The callback confidence interval (95%) for whites is 0.0848 to 0.1082

The callback confidence interval (95%) for blacks is 0.0547 to 0.0742


### Computing Margin of Error

In [57]:
#Writing a function to compute margin of error for sample proportion with 95% confidence interval
import math

def MarginofError(call_success, total_candid):
    
    call_success_prop = call_success/total_candid
    
    MOE = 1.96 * math.sqrt((call_success_prop*(1-call_success_prop))/total_candid)
    return MOE

#Margin of Error for White callbacks
moe_whites = MarginofError(white_call_success,white_call_total)
print("The Margin of Error for White callbacks is:", round(moe_whites,4))

#Margin of Error for Black callbacks
moe_blacks = MarginofError(black_call_success, black_call_total)
print("\nThe Margin of Error for Black callbacks is:", round(moe_blacks,4))

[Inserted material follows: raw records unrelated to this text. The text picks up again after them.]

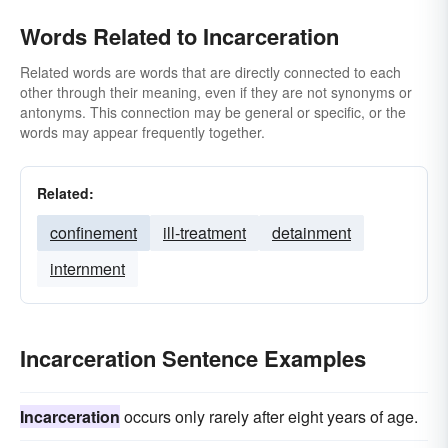
Words Related to Incarceration
Related words are words that are directly connected to each
other through their meaning, even if they are not synonyms or
antonyms. This connection may be general or specific, or the
words may appear frequently together.
Related:
confinement
ill-treatment
detainment
internment
Incarceration Sentence Examples
Incarceration
occurs only rarely after eight years of age.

The Margin of Error for White callbacks is: 0.0117

The Margin of Error for Black callbacks is: 0.0098


5) Does your analysis mean that race/name is the most important factor in callback success? Why or why not? If not, how would you amend your analysis?

This analysis or hypothesis test does not tell us that race/name are the most important factors in callback success.The test only tells us that statisically there is a difference between the callback sucess for blacks and whites.  A model would have to be developed to decide upon the most import features or variables used to predict callback sucess.